Pay differs by meaning and seniority. For the procurement reading, the closest federal occupation, buyers and purchasing agents, reported a median of $75,650 in May 2024, with the lowest 10 percent under $46,460 and the highest 10 percent above $127,520; commercial sources for procurement sourcing specialists range widely from about $70,000 to $98,000 because they blend in senior and strategic roles, and strategic sourcing specialists run higher. For the talent reading, the closest occupation, human resources specialists, reported a median of $72,910 in May 2024, while title-specific commercial data for talent sourcing specialists tends to run lower, roughly $58,000 to $73,000, with senior talent sourcers higher.
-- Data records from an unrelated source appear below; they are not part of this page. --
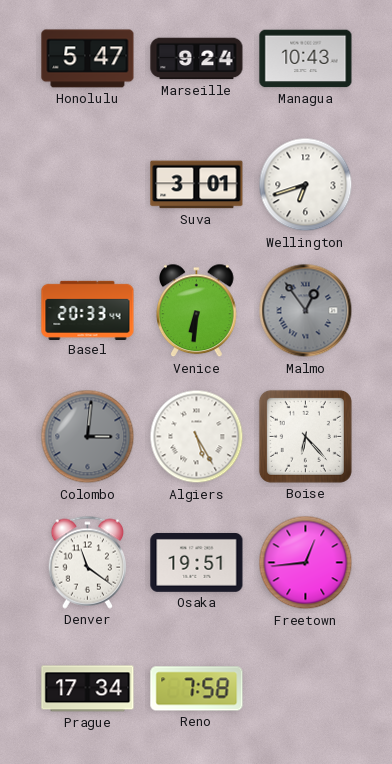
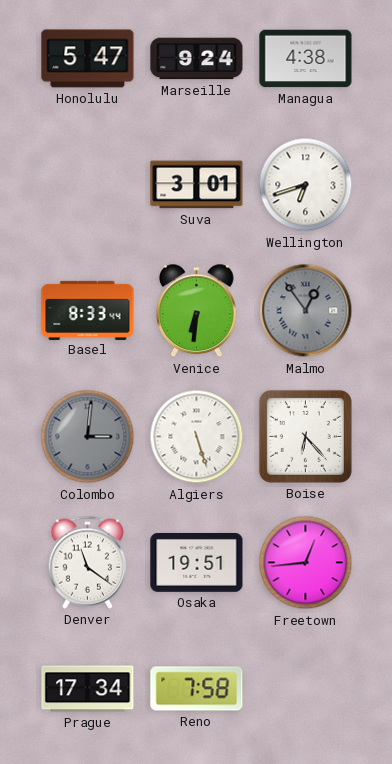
Managua: 10:43 -> 4:38
Basel: 20:33 -> 8:33
Algiers: 5:25 -> 5:27
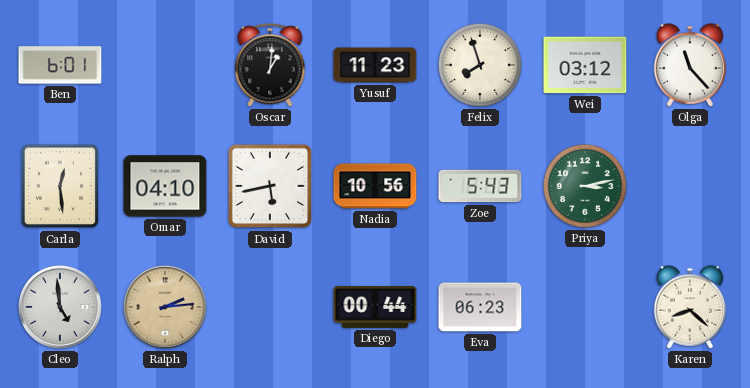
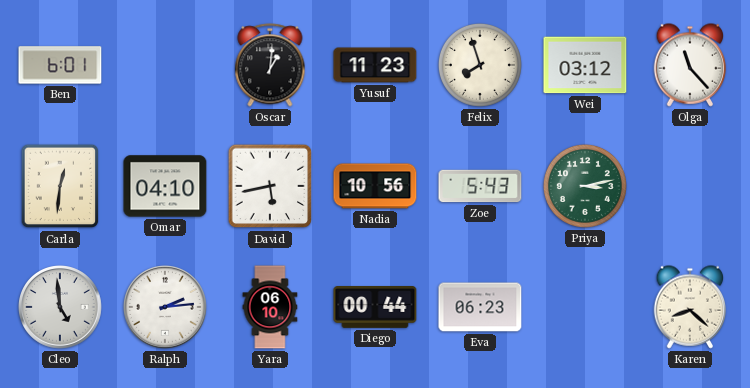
Carla: 12:29 -> 12:31
Ralph dial: champagne -> white
Yara: none -> 06:10
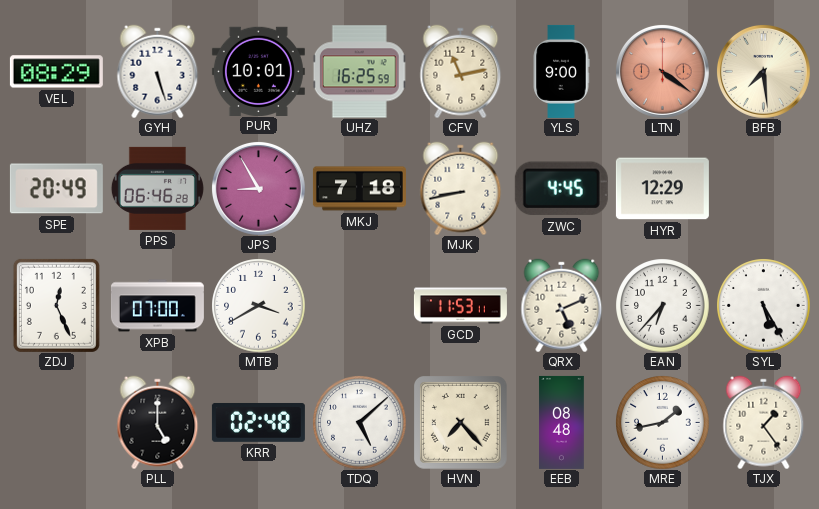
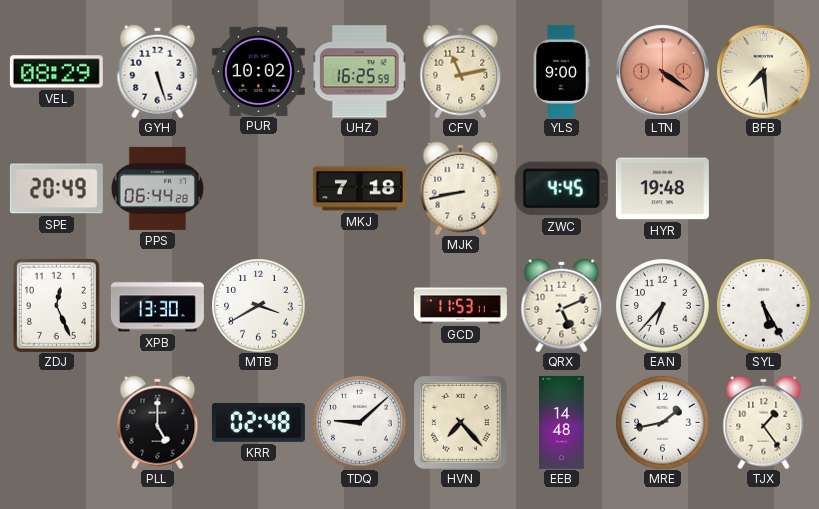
PUR: 10:01 -> 10:02
PPS: 06:46 -> 06:44
JPS: 8:55 -> none
HYR: 12:29 -> 19:48
XPB: 07:00 -> 13:30
TDQ: 5:08 -> 9:08
EEB: 08:48 -> 14:48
Entry-level roles in either meaning sit lower, often $40,000 to $53,000. Benchmark to the specific meaning, level, and your market, and publish a range. This is general information, not legal advice.
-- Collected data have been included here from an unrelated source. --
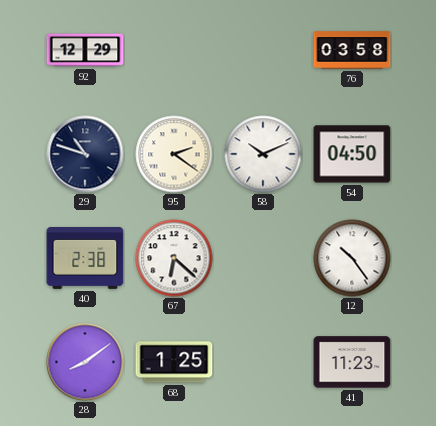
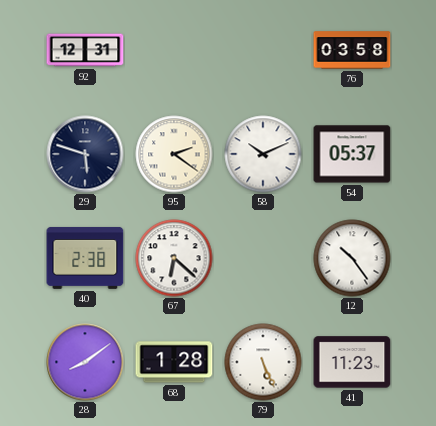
92: 12:29 -> 12:31
29: 10:48 -> 5:48
54: 04:50 -> 05:37
68: 1:25 -> 1:28
79: none -> 5:26
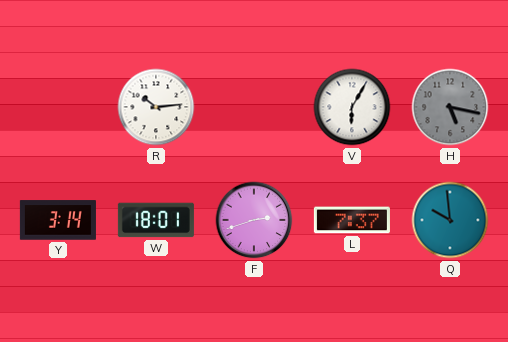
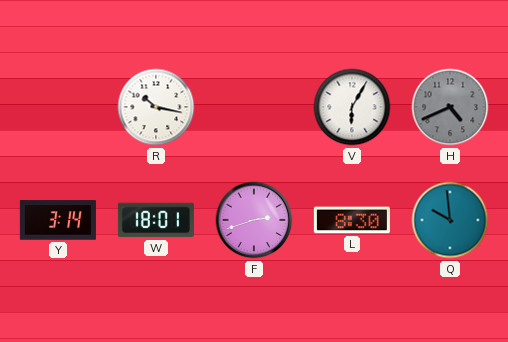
R: 10:14 -> 10:17
H: 5:17 -> 4:41
L: 7:37 -> 8:30
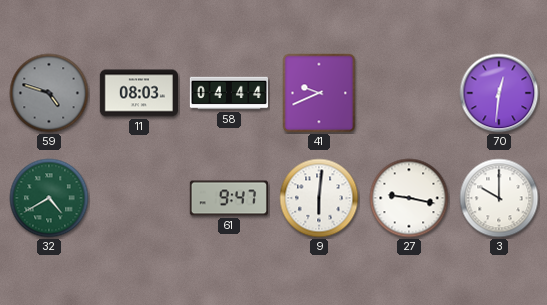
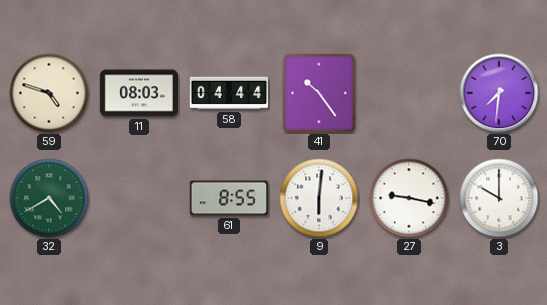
59 dial: grey -> cream
41: 9:41 -> 10:24
70: 12:31 -> 7:31
61: 9:47 -> 8:55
Do small businesses need a dedicated sourcing specialist?
Usually not as a standalone hire. Both versions of the role are specializations that emerge as an organization scales. A dedicated talent sourcer separates finding candidates from closing them, which only makes sense once hiring volume is high enough to justify splitting the recruiting funnel; below that, a full-cycle recruiter or the business owner handles both finding and hiring. A dedicated procurement sourcing specialist similarly appears once purchasing volume and supplier complexity outgrow a finance lead or operations manager doing it alongside other work. A smaller organization is usually better served by a generalist recruiter, a purchasing specialist, or an operations lead who covers sourcing among other duties, and can add a dedicated sourcer once the volume clearly justifies the focus. The entry-level template is the lowest-commitment way to add sourcing capacity if you are near that threshold but not past it.
What is the difference between a sourcing specialist and a recruiter?
In recruiting, a sourcer and a recruiter own different parts of the hiring funnel. A talent sourcing specialist works the top of the funnel: finding and engaging candidates, building pipelines, and reaching out to passive prospects who are not actively applying. A recruiter works the rest of the funnel: screening, interviewing, managing the candidate through the process, and closing the offer. Sourcers hand warm, qualified candidates to recruiters, who then carry them to hire. Splitting these roles makes sense at higher hiring volumes, where dedicating someone to sourcing keeps the pipeline full while recruiters focus on conversion. At smaller scale, a single full-cycle recruiter does both. If you need someone to run the entire hiring process rather than just fill the pipeline, you are hiring a recruiter, not a sourcer, and should title and scope the role accordingly. The roles require overlapping but distinct skills.
What should a sourcing specialist job description include?
The first and most important thing a sourcing specialist job description must do is make the meaning unmistakable: procurement or talent. Name it in the title and the opening summary, then list responsibilities that match it, RFPs and supplier negotiation for procurement, Boolean search and candidate outreach for talent. The description should set the level clearly, since entry-level, specialist, senior, and strategic roles differ in autonomy and pay, name the actual systems the role uses, an ATS and LinkedIn Recruiter for talent or a procurement system for vendors, and set requirements around relevant experience and demonstrated sourcing results rather than only a degree. It should classify the role correctly by duties, exempt for roles with real authority and judgment, non-exempt for routine entry-level execution, and publish a salary range benchmarked to the specific meaning and level. Making the meaning, the level, and the tools explicit is what separates a posting that attracts well-matched candidates from one drawing applicants from two different professions. This is general information, not legal advice.